DATA SUPPLIED
################

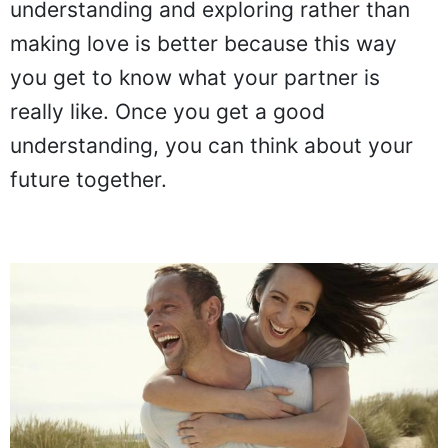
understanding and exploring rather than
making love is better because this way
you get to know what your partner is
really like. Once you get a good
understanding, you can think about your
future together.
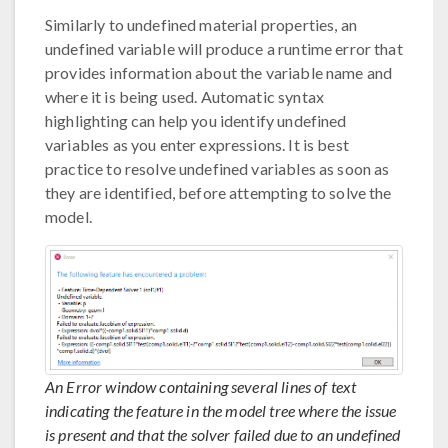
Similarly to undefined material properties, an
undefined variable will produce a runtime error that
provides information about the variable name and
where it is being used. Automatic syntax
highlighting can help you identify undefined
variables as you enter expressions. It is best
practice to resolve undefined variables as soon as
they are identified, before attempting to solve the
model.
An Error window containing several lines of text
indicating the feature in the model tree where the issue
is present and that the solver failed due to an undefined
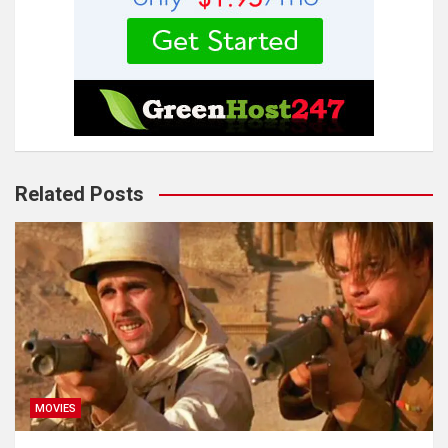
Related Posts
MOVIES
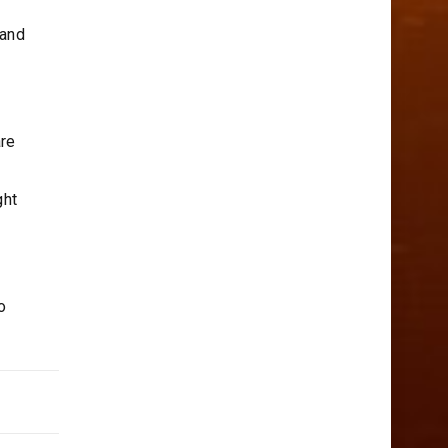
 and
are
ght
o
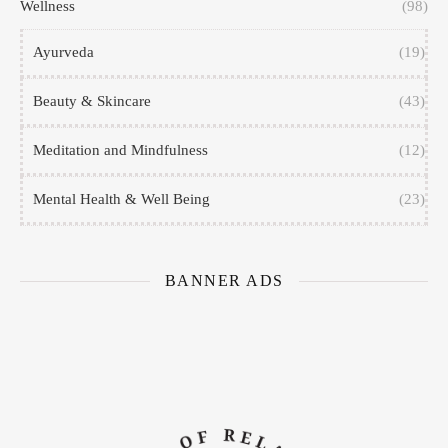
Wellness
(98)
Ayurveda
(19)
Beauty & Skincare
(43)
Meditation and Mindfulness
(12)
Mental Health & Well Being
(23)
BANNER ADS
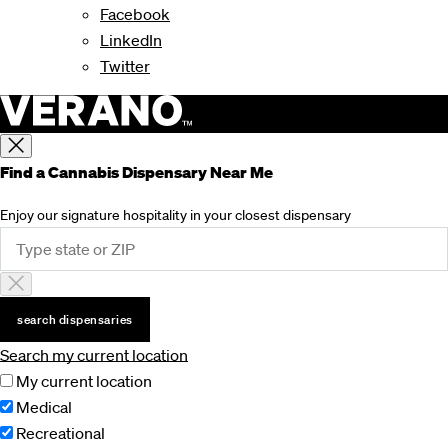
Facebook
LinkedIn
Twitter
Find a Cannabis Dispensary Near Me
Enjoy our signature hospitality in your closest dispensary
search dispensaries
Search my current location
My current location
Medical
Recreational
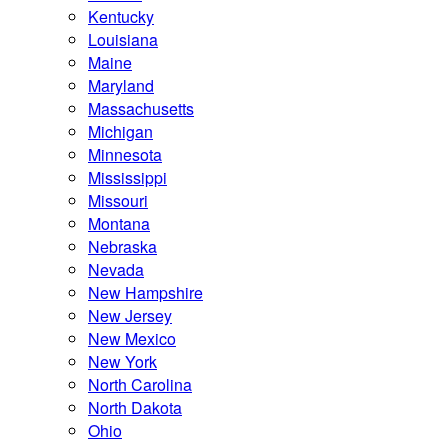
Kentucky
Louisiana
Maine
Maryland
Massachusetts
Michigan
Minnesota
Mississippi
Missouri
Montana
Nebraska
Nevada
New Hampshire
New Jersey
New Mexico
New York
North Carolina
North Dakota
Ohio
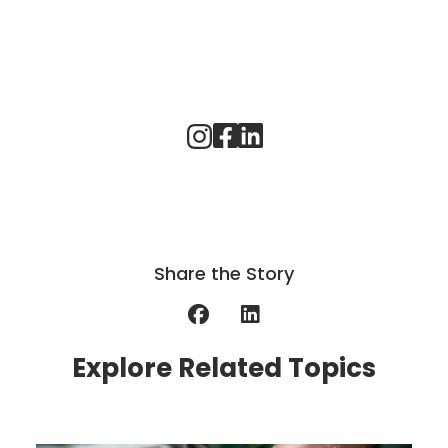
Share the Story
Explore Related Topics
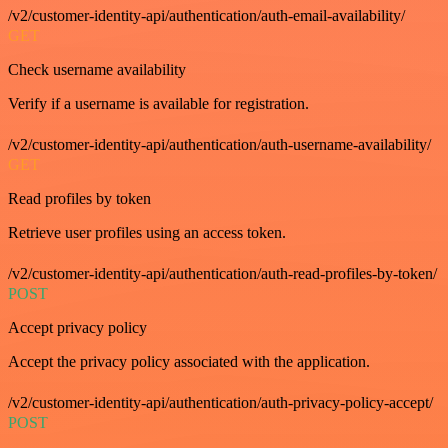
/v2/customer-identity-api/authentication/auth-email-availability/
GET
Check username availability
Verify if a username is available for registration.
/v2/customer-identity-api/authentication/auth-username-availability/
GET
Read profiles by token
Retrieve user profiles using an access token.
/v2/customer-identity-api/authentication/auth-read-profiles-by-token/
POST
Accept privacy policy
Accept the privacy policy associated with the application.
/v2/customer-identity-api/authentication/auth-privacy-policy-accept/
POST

################

BRIEF
Check every line of the entries above for the word "variables" and report how many lines contain it, giving the number only.

SOLUTION TO THIS TASK
2